Concretely, it means:
- Detect and highlight critical paths for your users, so you can cover them with regression tests
- Improve your current test suite to be closest to your users’ habits and avoid regressions in the gaps existing between what you are testing and what your users are doing “in real life”
- Audit your e2e test suite to detect which ones could be removed, merged, or refactored to gain precious execution time, shorten your feedback loop, and save money (and software engineers’ happiness)
During this first quarter, we built and released a few capabilities to help you solve these problems.
First update: Track test execution-related data
So far, collected test sessions were displayed as a “flat” list. Multiple test sessions could be recorded from different runs of the same single test, which made our usage “test coverage metrics” inaccurate. To help continuously evolve end-to-end test suites, we need to be able to know their state at a specific point in time.
Since version `3.4.0` of gravity-data-collector, you can track a `build` number to identify a run (e.g. a CI run) in Gravity (see Track test execution).
Then you can get usage metrics based on a build number (defaulted on the last collected build)
New usage auto-discovery
Since the beginning, we don’t want you to rely on heavy code instrumentation to track users’ interactions with the tested application, like in product analytics or web analytics tools. We want Gravity to be as light as possible to set up and get started with.
That’s why in the new update we added a “new usage auto-discovery” feature. We developed some AI capabilities that can crawl the technical data collected by our agent, find patterns in these data, and suggest a human-readable name to make sense of the patterns.
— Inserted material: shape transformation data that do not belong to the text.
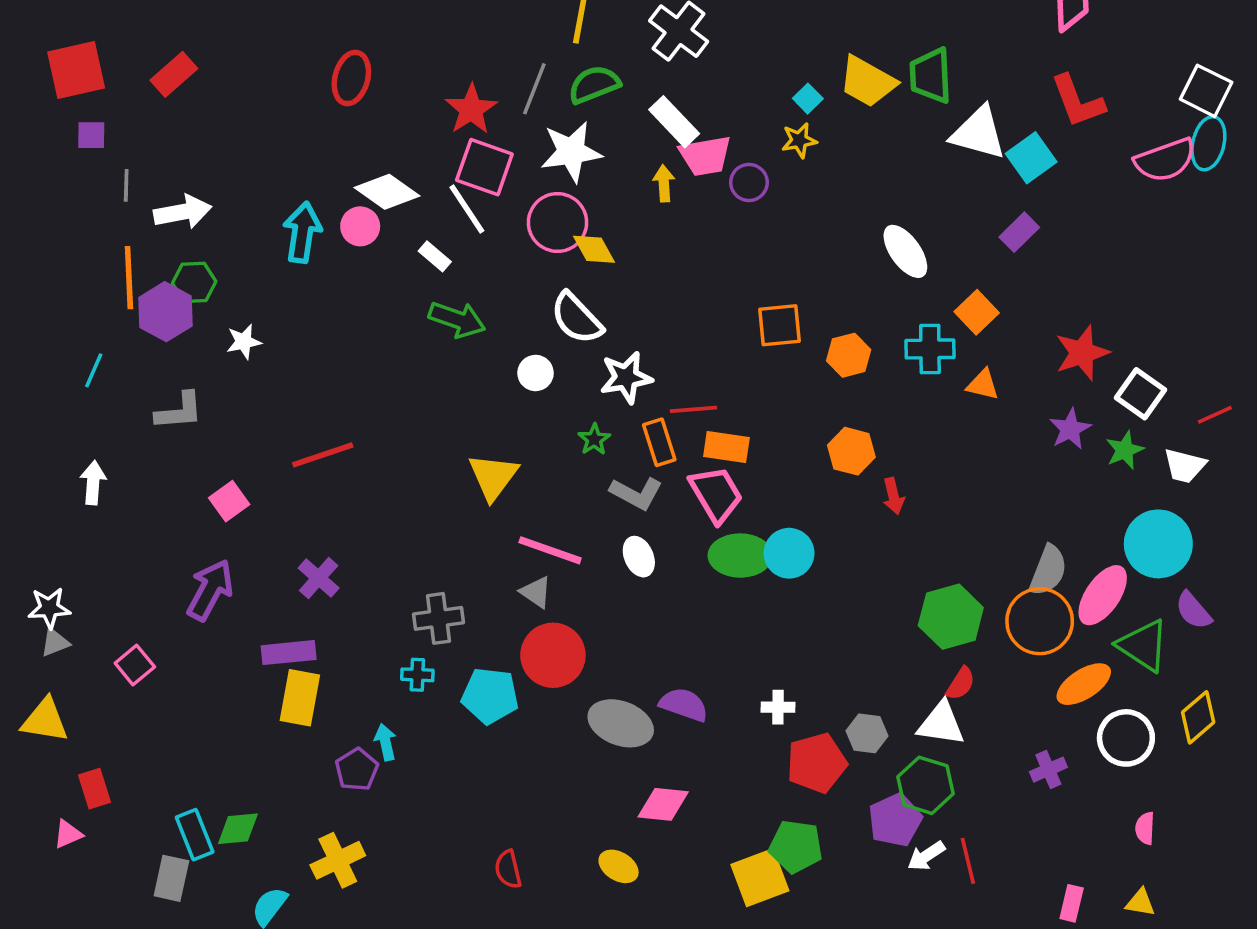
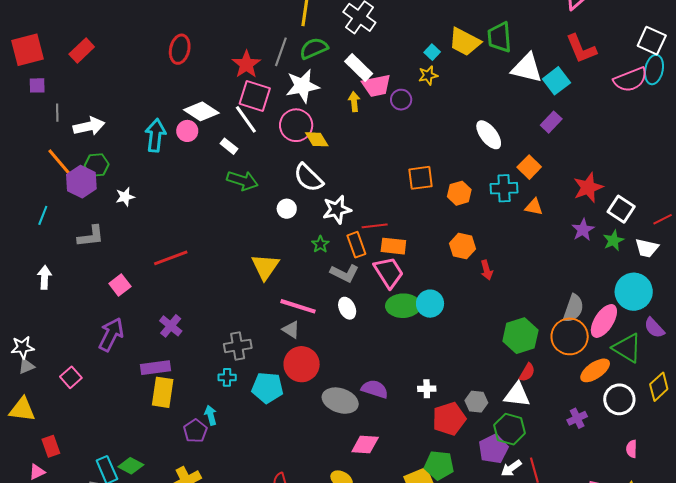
orange line: (129, 278) -> (61, 164), turned -36
green diamond: (238, 829) -> (131, 466), turned 35

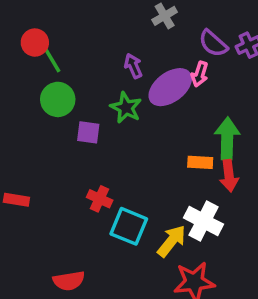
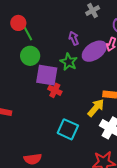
purple square: (88, 132) -> (47, 75), size x1.6
red cross: (100, 199) -> (55, 90), moved
yellow arrow: (172, 241) -> (96, 108), moved

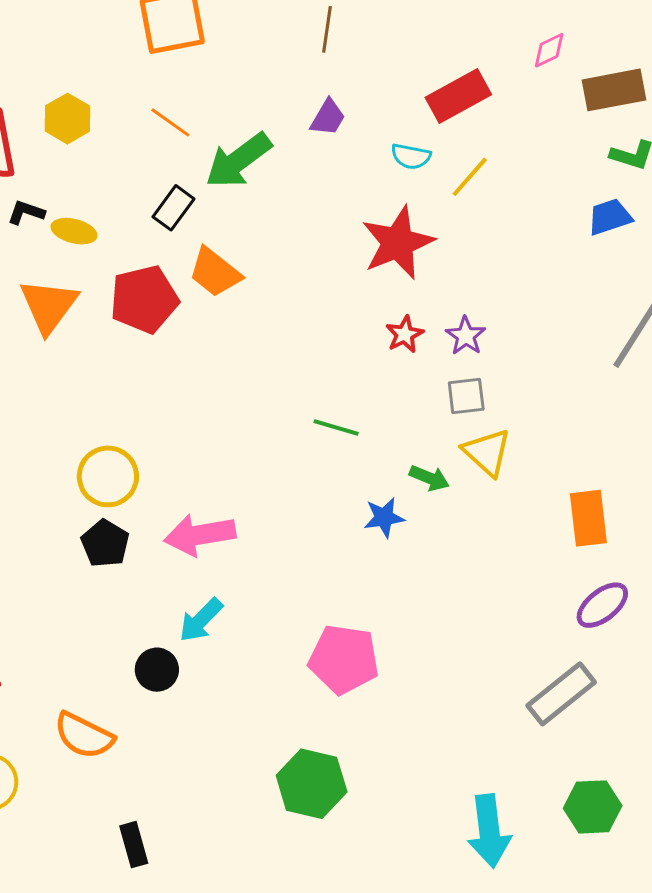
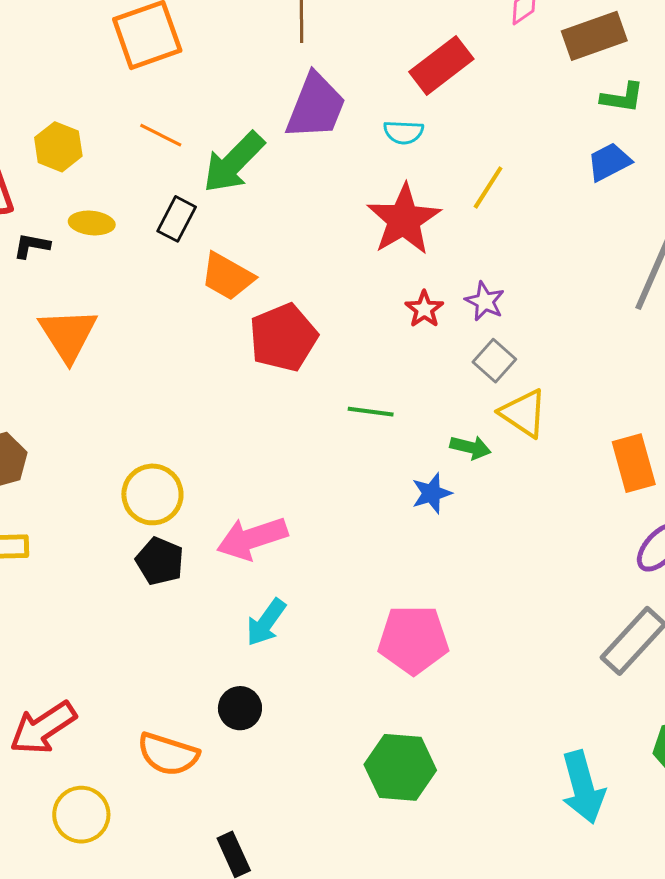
purple trapezoid: (328, 118) -> (316, 106), size x1.8
yellow line: (470, 177) -> (488, 188), moved
yellow ellipse: (74, 231) -> (92, 223), moved
red pentagon: (144, 299) -> (283, 337), moved
gray square: (466, 396) -> (494, 361), turned -33
black circle: (157, 670) -> (240, 708), moved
This feature was designed to:
- Help you discover users’ behavior you were not aware of
- Quickly monitor these behaviors and evaluate their test coverage
Discover business flows
While Gravity’s “usages” can already help improve test coverage against application usage, they are not enough. We designed them to map and compare small sequences of user interactions on a page (e.g., “create account”, “fill address form”…).
However, neither an end-to-end test nor a user journey in an application is only about isolated business actions. They all come in the bigger picture of a user realizing a task.
We introduced “Flows” in Gravity. We define flows as a sequence of business actions a user can take in an application (e.g., “the user added a product to their cart, then filled their billing address, then proceeded payment…”).
With this new update, you can:
- Discover new untested user journeys
- Track whether a flow is important for your users or not
- Bootstrap a Cypress test covering a flow
What’s next?
These few features allow you to quickly create a set of end-to-end tests from your application usage. But in reality, you may already have an existing test suite that you want to improve.
In the coming months, we will work on smoothening Gravity integration with your automated tests.
We want Gravity to leverage your test data to evaluate its coverage against actual usage and give you recommendations to improve it in the most straightforward way possible.